Although the majority of studies stated that they used a random allocation to determine the order of the recovery intervention modalities, none of these studies reported their method of random allocation used. This absence of detail makes it unclear if there were any risk of bias associated with their respective randomization procedures, which is why details about the method of sequence generation are recommended (16). In addition, 2 of the studies either did not randomize or were confusing as to whether randomization was used. Although one of these studies (36) only performed 1 recovery intervention session for each of their studies, in their protocol design, they did not randomize which leg received the NMES treatment. That is, in all cases, the right leg received NMES and left leg received PAS recovery. Another possible consideration with their design protocol, apart from the issue of randomization, may be that systemic factors make it more difficult to assess the direct effects of NMES on the stimulated limb, especially as direct systemic blood flow to and from the limb during stimulation was not controlled. That is, because as suggested by the authors, NMES can exert systemic and peripheral effects, the use of NMES on one limb and not the other would not only directly affect the stimulated limb but also affect systemic blood flow as a whole, which could carry over into the opposite leg, thus confounding results. The other study (35) did not appear to use a randomized process to select the order of their recovery intervention. However, they did not make it definitively clear whether they used a randomization process.

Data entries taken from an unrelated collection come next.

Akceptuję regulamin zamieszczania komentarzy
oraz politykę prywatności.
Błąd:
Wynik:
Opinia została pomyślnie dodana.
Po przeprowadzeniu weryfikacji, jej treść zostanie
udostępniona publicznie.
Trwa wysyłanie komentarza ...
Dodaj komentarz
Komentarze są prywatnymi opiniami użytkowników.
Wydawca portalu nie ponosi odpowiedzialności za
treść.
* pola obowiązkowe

Regarding blinding procedures for the recovery intervention protocols used, no study implemented an NMES sham for any of their interventions. This does provide a limitation to studies and must be considered when interpreting results found. However, it is important to recognize that implementing an effective sham NMES intervention for studies of this nature would likely be difficult.

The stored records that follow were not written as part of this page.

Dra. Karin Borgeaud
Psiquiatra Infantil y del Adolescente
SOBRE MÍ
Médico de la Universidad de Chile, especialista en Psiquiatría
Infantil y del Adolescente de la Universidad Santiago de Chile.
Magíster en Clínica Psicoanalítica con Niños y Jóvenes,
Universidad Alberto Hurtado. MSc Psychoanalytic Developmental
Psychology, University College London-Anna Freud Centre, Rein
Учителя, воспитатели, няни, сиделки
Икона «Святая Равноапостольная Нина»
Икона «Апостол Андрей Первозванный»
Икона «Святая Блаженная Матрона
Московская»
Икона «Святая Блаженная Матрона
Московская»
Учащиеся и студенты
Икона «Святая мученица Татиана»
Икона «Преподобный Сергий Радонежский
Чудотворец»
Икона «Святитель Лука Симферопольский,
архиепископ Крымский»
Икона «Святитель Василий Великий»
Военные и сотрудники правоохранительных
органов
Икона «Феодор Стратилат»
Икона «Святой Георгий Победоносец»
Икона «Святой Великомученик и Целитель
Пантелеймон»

With regard to participant's familiarization sessions before the implementation of the recovery intervention protocols, only 3 of the studies had implemented a familiarization session before the first recovery intervention session. However, it must be noted that for 4 of the other studies that did not implement a familiarization session (27,30,31,35), they all used highly trained athletes performing exercises that were very familiar and specific to their everyday activities. This should make it far less likely that familiarization effects could interfere with the data collection, compared with, for example, if they were untrained populations or performing unfamiliar exercises to them. The implementation of a familiarization session was not applicable to 2 of the studies (22,32) because they used nontrained populations who performed exercise protocols that were designed to induce muscle soreness.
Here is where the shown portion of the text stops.